Exercise requirements: Bring together all lines of the material below that contain the string "value".

##### Records for this task #####

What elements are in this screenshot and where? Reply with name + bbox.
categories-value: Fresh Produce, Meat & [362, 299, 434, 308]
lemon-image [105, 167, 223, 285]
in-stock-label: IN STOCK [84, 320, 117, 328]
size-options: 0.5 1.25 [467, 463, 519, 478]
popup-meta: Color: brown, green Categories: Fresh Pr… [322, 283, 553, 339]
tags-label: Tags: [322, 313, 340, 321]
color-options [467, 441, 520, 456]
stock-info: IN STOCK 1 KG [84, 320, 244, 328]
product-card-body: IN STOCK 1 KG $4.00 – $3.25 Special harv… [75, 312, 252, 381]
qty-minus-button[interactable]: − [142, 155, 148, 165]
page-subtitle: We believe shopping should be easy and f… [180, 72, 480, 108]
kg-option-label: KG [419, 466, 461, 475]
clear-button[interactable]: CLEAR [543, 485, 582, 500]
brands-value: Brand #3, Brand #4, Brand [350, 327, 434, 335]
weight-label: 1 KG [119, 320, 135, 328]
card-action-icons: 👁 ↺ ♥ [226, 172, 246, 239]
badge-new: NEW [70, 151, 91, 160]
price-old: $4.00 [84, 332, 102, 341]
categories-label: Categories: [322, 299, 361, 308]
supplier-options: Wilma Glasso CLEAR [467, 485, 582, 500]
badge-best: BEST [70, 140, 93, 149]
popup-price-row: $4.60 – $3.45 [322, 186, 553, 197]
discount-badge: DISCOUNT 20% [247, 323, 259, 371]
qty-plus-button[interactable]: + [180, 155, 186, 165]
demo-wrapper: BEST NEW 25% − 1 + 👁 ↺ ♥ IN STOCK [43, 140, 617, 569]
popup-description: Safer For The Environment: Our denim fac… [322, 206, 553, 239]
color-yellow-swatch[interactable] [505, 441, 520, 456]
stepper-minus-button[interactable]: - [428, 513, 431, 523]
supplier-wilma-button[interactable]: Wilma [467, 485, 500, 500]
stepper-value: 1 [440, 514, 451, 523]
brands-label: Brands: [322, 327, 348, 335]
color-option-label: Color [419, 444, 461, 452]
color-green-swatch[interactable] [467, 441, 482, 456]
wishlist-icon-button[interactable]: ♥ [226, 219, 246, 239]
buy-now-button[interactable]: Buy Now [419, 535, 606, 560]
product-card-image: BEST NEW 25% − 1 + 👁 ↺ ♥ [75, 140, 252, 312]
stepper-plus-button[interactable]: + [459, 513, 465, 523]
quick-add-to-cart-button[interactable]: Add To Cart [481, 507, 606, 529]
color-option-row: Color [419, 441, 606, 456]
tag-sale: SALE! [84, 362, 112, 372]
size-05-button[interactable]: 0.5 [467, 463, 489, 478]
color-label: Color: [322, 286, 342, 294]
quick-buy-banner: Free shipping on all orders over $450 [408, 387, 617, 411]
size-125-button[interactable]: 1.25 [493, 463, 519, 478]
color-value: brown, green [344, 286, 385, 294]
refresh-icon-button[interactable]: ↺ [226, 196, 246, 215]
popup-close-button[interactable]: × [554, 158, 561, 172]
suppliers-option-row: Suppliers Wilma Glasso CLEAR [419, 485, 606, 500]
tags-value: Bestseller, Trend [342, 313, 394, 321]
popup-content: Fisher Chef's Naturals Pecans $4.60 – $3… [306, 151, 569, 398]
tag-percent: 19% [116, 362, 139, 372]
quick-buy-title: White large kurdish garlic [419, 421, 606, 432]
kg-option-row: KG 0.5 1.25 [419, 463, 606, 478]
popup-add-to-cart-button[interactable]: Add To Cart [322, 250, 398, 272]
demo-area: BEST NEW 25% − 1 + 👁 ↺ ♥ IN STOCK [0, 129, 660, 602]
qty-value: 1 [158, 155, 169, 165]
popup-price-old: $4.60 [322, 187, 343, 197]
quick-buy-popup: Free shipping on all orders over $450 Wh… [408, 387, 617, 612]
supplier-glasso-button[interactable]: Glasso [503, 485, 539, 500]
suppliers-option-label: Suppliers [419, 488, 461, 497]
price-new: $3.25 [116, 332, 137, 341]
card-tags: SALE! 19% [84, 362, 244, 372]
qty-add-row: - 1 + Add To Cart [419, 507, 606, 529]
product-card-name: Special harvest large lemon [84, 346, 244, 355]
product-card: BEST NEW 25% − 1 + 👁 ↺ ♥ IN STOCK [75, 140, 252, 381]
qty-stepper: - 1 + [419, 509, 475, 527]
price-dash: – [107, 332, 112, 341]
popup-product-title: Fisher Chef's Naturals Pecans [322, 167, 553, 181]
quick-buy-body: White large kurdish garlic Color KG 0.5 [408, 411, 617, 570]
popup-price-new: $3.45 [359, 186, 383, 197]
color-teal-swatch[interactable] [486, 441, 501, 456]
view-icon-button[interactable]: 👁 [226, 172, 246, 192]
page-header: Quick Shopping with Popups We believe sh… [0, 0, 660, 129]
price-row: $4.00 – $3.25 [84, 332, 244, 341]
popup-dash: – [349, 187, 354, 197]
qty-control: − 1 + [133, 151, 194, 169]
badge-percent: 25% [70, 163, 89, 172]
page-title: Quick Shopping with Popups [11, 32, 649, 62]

#####
##### Records for this task #####

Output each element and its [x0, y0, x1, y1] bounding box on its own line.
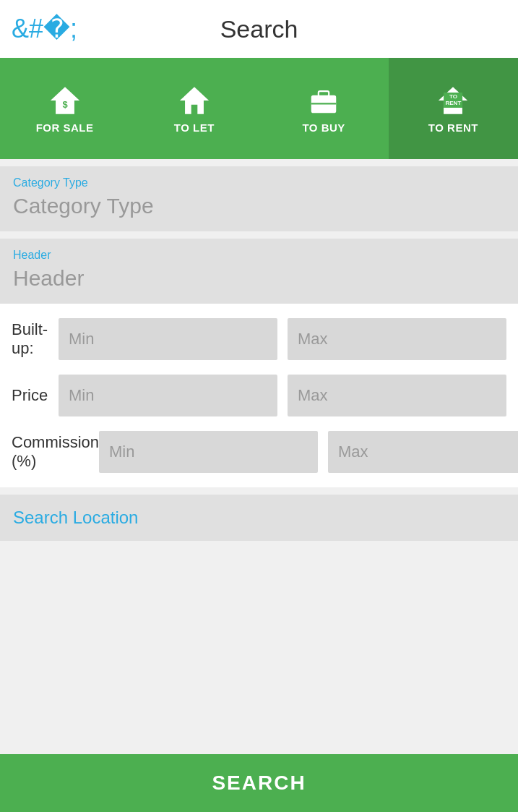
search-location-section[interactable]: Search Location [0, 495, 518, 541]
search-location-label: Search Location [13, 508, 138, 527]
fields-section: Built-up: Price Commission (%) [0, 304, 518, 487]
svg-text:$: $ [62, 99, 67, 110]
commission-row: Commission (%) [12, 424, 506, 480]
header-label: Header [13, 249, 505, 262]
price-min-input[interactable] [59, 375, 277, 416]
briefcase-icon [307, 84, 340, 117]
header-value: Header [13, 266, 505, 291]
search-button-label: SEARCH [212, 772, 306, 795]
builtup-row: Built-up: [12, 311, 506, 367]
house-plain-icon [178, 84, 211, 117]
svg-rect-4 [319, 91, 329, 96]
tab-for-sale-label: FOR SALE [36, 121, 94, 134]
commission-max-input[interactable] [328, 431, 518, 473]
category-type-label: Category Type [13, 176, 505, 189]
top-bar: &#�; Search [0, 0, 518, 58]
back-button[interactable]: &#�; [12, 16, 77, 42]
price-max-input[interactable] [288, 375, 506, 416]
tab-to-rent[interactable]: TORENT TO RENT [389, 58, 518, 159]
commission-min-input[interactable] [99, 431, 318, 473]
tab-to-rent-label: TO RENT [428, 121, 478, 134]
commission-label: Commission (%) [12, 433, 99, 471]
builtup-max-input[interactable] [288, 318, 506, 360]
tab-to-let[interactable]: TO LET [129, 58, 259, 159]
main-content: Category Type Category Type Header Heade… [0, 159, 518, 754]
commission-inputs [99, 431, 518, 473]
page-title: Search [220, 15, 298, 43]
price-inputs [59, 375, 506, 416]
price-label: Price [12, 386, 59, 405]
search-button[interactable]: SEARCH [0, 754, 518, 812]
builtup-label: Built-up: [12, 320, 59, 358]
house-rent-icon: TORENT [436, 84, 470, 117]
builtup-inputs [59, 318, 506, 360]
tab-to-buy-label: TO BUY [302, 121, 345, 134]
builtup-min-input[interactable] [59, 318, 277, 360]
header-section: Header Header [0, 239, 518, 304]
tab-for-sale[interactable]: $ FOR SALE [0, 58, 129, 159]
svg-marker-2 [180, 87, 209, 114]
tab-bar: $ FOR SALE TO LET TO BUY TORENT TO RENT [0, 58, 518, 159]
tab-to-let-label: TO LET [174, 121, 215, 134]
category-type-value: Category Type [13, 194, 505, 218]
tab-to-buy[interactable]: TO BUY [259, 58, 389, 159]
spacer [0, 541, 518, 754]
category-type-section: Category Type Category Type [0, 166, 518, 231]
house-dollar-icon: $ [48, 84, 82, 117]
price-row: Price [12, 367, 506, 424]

#####

The completed task:
categories-value: Fresh Produce, Meat & [362, 299, 434, 308]
brands-value: Brand #3, Brand #4, Brand [350, 327, 434, 335]
stepper-value: 1 [440, 514, 451, 523]
color-value: brown, green [344, 286, 385, 294]
tags-value: Bestseller, Trend [342, 313, 394, 321]
qty-value: 1 [158, 155, 169, 165]
header-value: Header [13, 266, 505, 291]
category-type-value: Category Type [13, 194, 505, 218]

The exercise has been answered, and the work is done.